皆さんはご自身の運転免許証の裏面をじっくりと眺めたことはあるでしょうか。2019年07月11日、久しぶりに免許更新へ向かった私は、臓器提供の意思表示欄が非常に細やかになっている事実に驚かされました。日本は諸外国と比較して脳死移植の件数が極めて少なく、いわば移植医療の「発展途上国」とも言える状態です。国を挙げたこの取り組みは、そんな現状を打破するための切実な願いが込められているのでしょう。
移植医療において常に大きな壁として立ちはだかるのが「拒絶反応」という現象です。これは、自分の体内に取り込まれた他者の臓器を、免疫システムが「異物」と見なして一斉に攻撃を仕掛ける反応を指します。実は、最新の科学技術によって作り出される夢の「再生医療」による臓器であっても、この拒絶反応を回避することは容易ではありません。私たちの体は、それほどまでに厳格に自分と他人を区別する仕組みを備えているのです。
そもそも免疫細胞とは、自分自身の細胞以外の不純物を排除するために、体内で厳しい「エリート教育」を受けて誕生する精鋭部隊です。しかし、医学の進歩によってドナーの臓器という、かつての人類が経験したことのない「異物」が体内に入るようになりました。SNS上でも「体が新しい臓器を拒むのは、生命を守るための本能ゆえに切ない」といった声が散見されますが、まさに命を守るための防衛本能が、皮肉にも治療を妨げる原因となっているわけですね。
免疫抑制剤の功罪と次世代の切り札「免疫寛容」
この難題を解決したのが「免疫抑制剤」の登場でした。これは文字通り免疫の働きを抑え込む薬剤で、現在では多くの臓器移植において90%を超える成功率を支える立役者となっています。しかし、作用の裏には必ず反作用が存在するのが世の常です。免疫全体を弱めてしまうため、ウイルス感染症のリスクが高まるほか、長期的な服用は緑内障や糖尿病、さらには癌の発症リスクを増大させるという課題も浮き彫りになっています。
そこで今、世界中から熱い視線を浴びているのが「免疫寛容(めんえきかんよう)」という画期的な概念です。これは、特定の異物に対してだけは攻撃を仕掛けないようにする、人体に本来備わっている「ストッパー機能」を指します。2018年にノーベル賞を受賞された本庶佑氏のがん免疫研究も、この仕組みが深く関わっています。特定の対象にのみ反応を抑えることができれば、全身の免疫を低下させることなく、副作用を最小限に留めることが期待できるでしょう。
この最先端理論を実用化しようと奮闘しているのが、順天堂大学発のベンチャー企業「JUNTEN BIO」です。彼らは患者さんから取り出した免疫細胞に対し、ドナーの臓器を「これは敵ではない」と覚え込ませる、いわば「再教育」の技術を持っています。この教育済みの細胞を体内に戻すことで、従来の薬物療法に頼り切らない新しい移植医療の形が見えてきました。再生医療の普及に不可欠なこの技術は、今後ますます研究が加速していくはずです。
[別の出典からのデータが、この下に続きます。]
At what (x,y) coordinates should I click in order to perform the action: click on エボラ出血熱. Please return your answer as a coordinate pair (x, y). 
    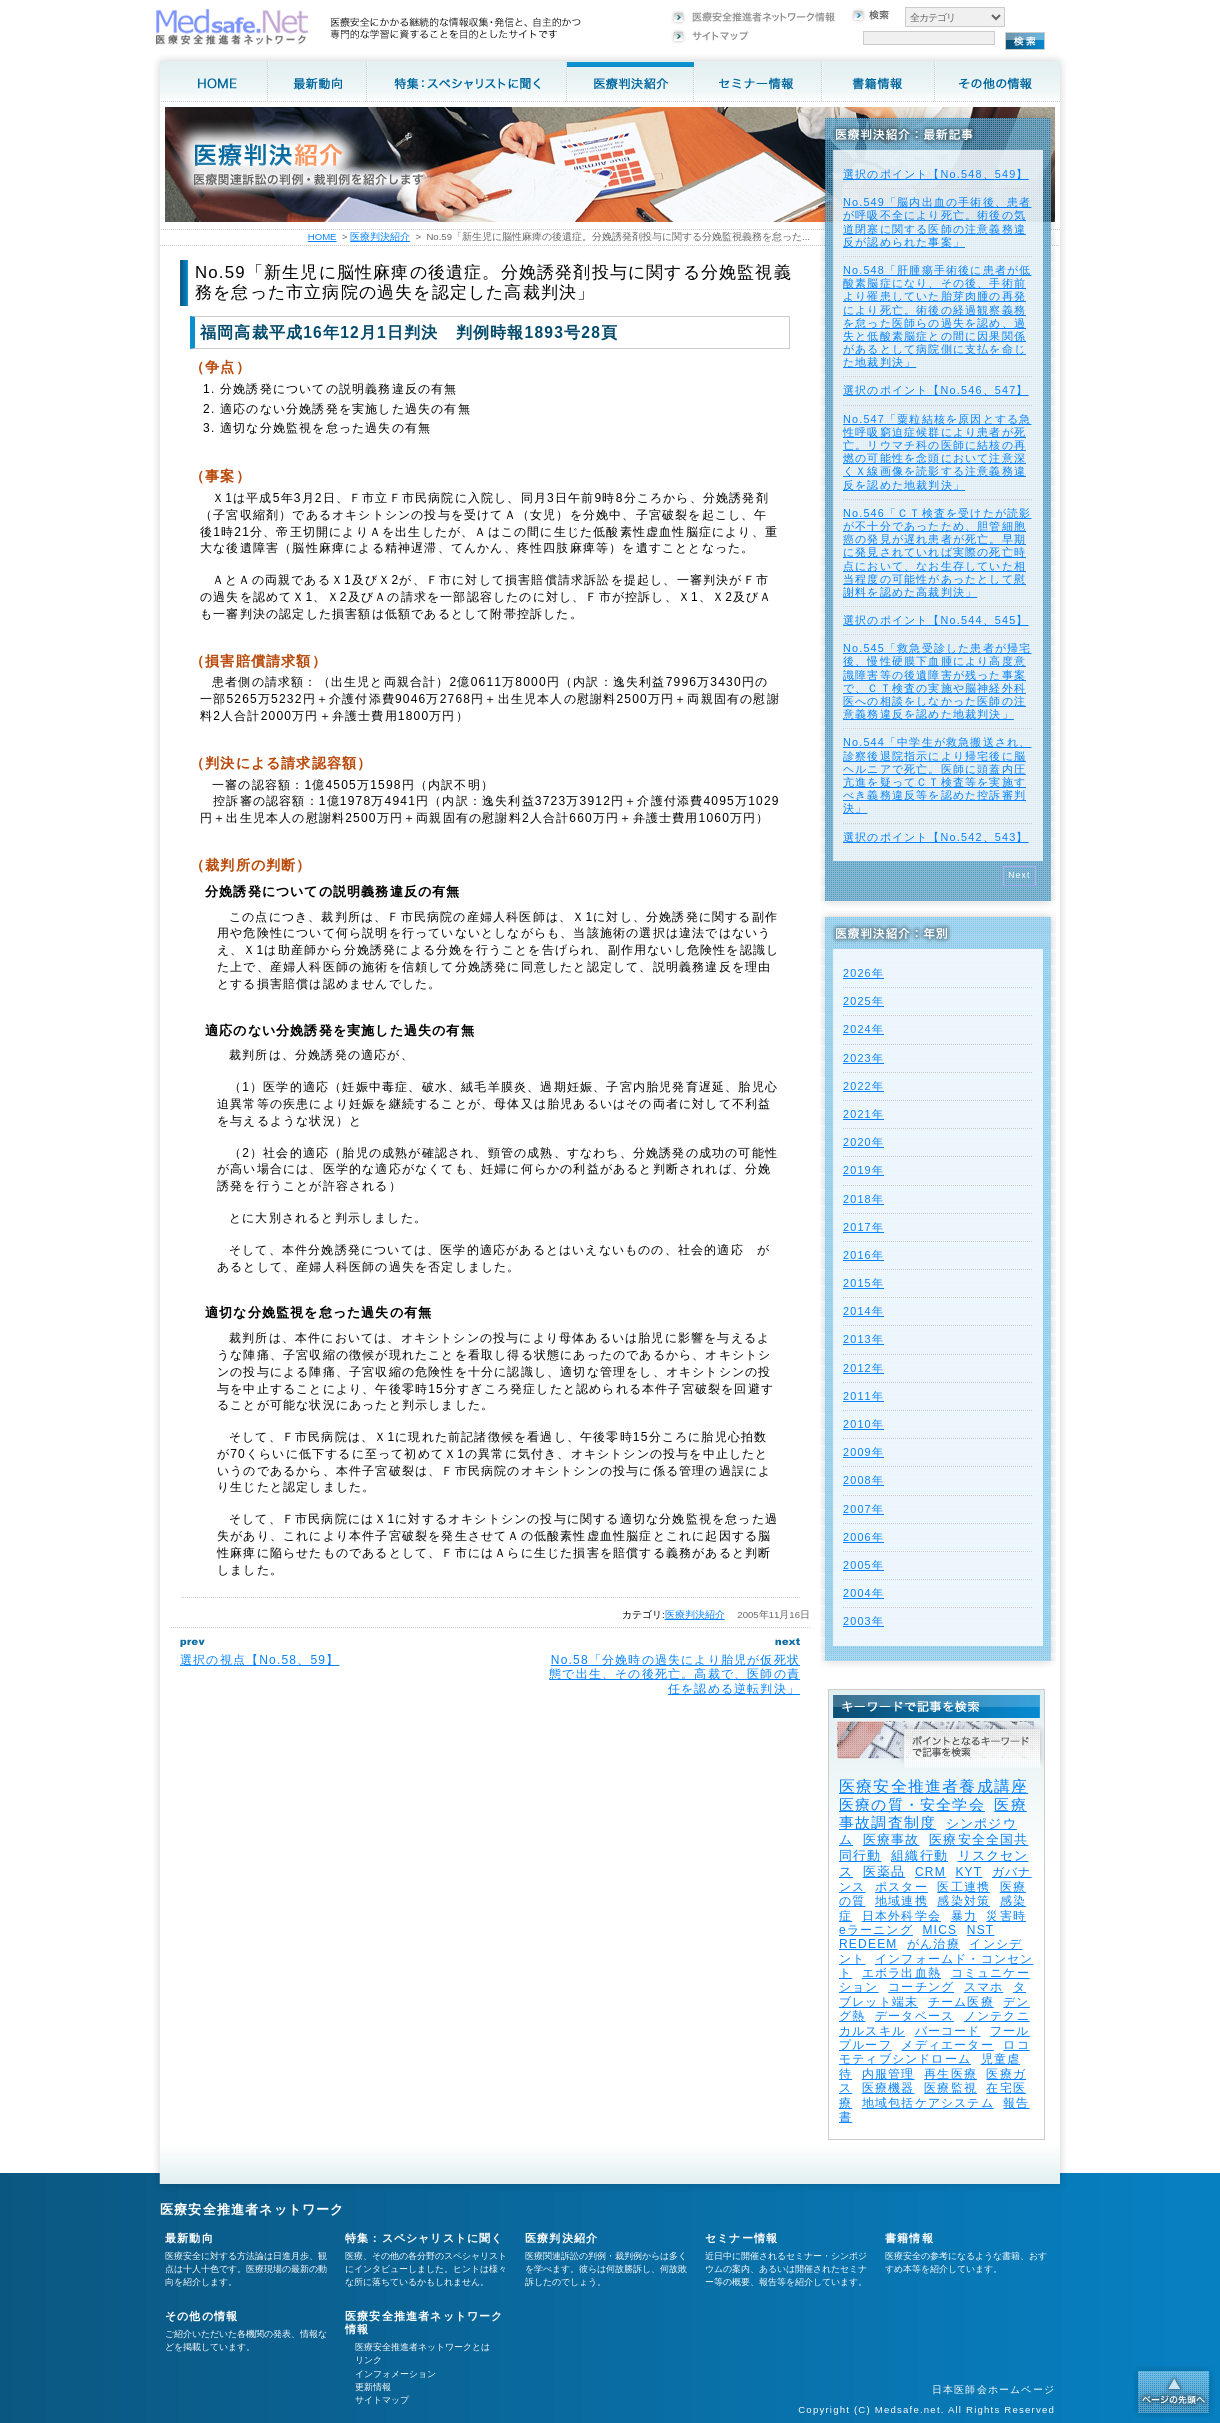     Looking at the image, I should click on (901, 1973).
医療の未来を切り拓くこの挑戦は、病に苦しむ多くの方々にとって一筋の光となるに違いありません。私個人としては、科学が生命の神秘を解き明かし、より負担の少ない治療法が確立されることを切に願っています。もっとも、私自身の私生活において、お酒の飲み過ぎを理由に家族から受けている「拒絶反応」については、残念ながらまだ有効な解決策が見つかっていません。家庭内での「免疫寛容」を勝ち取るべく、私自身も日々努力を重ねていきたいところです。